EU must educate SMEs on IT security

Awareness of security threats has been raised by large-scale attacks

The European Union (EU) must co-ordinate efforts to educate the small business community about IT security if it is to keep its place as one of the world’s most advanced digital economies.

Brussels needs to ensure all member state governments are addressing the problem at home as well as providing continent-wide oversight, says the European Network and Information Security Agency (Enisa).

The IT security situation is particularly serious for the small and medium-sized enterprise (SME) sector, according to Enisa security expert Marco Thorbruegge.

“Many EU member states do not have any advice for smaller firms, and it is critical that more information is disseminated,” he said.

According to Enisa’s latest figures, published last week, nearly half of member states have no mechanisms for sharing best practice for SMEs. And less than one in five countries has any kind of dedicated IT security advisory service.

Smaller firms are disproportionately affected. Despite the efforts of advisory body Get Safe Online in the UK, 44 per cent of SMEs were hit by cyber crime last year, more than a third of which were virus attacks.

Enisa recommends member states’ organisations actively disseminate information through seminars, training days, emails and post alerts, rather than simply create a static source of web-based information. And Brussels’ role should be to co-ordinate activities across the whole region.

Any EU initiative must avoid overlapping current schemes, said Get Safe Online managing director Tony Neate.

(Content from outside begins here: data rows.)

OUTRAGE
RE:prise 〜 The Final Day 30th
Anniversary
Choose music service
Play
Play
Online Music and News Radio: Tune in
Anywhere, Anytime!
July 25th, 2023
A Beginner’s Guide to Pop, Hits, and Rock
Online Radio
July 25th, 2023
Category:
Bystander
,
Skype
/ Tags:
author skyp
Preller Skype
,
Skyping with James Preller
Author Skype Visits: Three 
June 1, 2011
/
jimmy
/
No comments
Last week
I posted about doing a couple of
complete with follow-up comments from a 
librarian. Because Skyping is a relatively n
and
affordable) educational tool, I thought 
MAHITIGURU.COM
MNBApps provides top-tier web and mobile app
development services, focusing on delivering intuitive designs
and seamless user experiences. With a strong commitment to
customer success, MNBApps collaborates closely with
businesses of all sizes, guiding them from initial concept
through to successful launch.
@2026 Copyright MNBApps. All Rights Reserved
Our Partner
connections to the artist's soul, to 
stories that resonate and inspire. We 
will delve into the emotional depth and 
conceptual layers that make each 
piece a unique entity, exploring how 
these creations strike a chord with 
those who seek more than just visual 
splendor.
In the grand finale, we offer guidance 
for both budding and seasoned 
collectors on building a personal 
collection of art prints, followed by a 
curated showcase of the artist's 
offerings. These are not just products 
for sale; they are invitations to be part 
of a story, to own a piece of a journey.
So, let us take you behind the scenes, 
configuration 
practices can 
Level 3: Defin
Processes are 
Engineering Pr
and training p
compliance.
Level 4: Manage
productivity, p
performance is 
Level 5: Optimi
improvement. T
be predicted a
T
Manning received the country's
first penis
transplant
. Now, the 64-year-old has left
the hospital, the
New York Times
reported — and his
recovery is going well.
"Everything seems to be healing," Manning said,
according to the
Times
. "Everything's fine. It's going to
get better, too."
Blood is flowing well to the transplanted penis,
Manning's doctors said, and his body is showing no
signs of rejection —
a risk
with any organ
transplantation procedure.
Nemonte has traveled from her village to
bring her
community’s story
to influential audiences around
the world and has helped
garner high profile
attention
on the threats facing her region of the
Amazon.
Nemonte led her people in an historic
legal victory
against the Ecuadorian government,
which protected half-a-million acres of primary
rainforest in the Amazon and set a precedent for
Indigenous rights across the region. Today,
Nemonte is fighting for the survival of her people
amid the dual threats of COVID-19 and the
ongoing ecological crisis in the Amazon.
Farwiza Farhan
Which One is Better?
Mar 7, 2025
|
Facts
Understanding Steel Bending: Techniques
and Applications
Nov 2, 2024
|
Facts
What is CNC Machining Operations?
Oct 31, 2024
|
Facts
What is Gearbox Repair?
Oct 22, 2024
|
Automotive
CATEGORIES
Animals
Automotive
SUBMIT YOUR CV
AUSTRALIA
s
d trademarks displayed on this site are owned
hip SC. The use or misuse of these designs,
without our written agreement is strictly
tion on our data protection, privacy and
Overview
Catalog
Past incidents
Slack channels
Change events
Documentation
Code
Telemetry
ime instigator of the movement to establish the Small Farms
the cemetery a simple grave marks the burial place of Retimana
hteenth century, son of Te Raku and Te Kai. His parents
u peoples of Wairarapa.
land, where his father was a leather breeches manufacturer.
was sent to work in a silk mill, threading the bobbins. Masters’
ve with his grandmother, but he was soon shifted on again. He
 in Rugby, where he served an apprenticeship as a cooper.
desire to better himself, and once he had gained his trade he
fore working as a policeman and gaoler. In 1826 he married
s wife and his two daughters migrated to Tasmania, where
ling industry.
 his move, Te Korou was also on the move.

“The aim to help small businesses safeguard their reputation as well as their finances is an important one, but the EU must work around current initiatives to avoid confusing people,” he said.

Awareness of IT security threats has been raised by large-scale cyber attacks last year on member states including Estonia, Germany and the UK.

The issue is also central to the European Commission’s i2010 strategy, under which the region aims to be the world’s most competitive knowledge economy within two years.

“The availability, reliability and security of networks and information systems are increasingly central to our economies and to the fabric of society,” said last year’s i2010 progress report.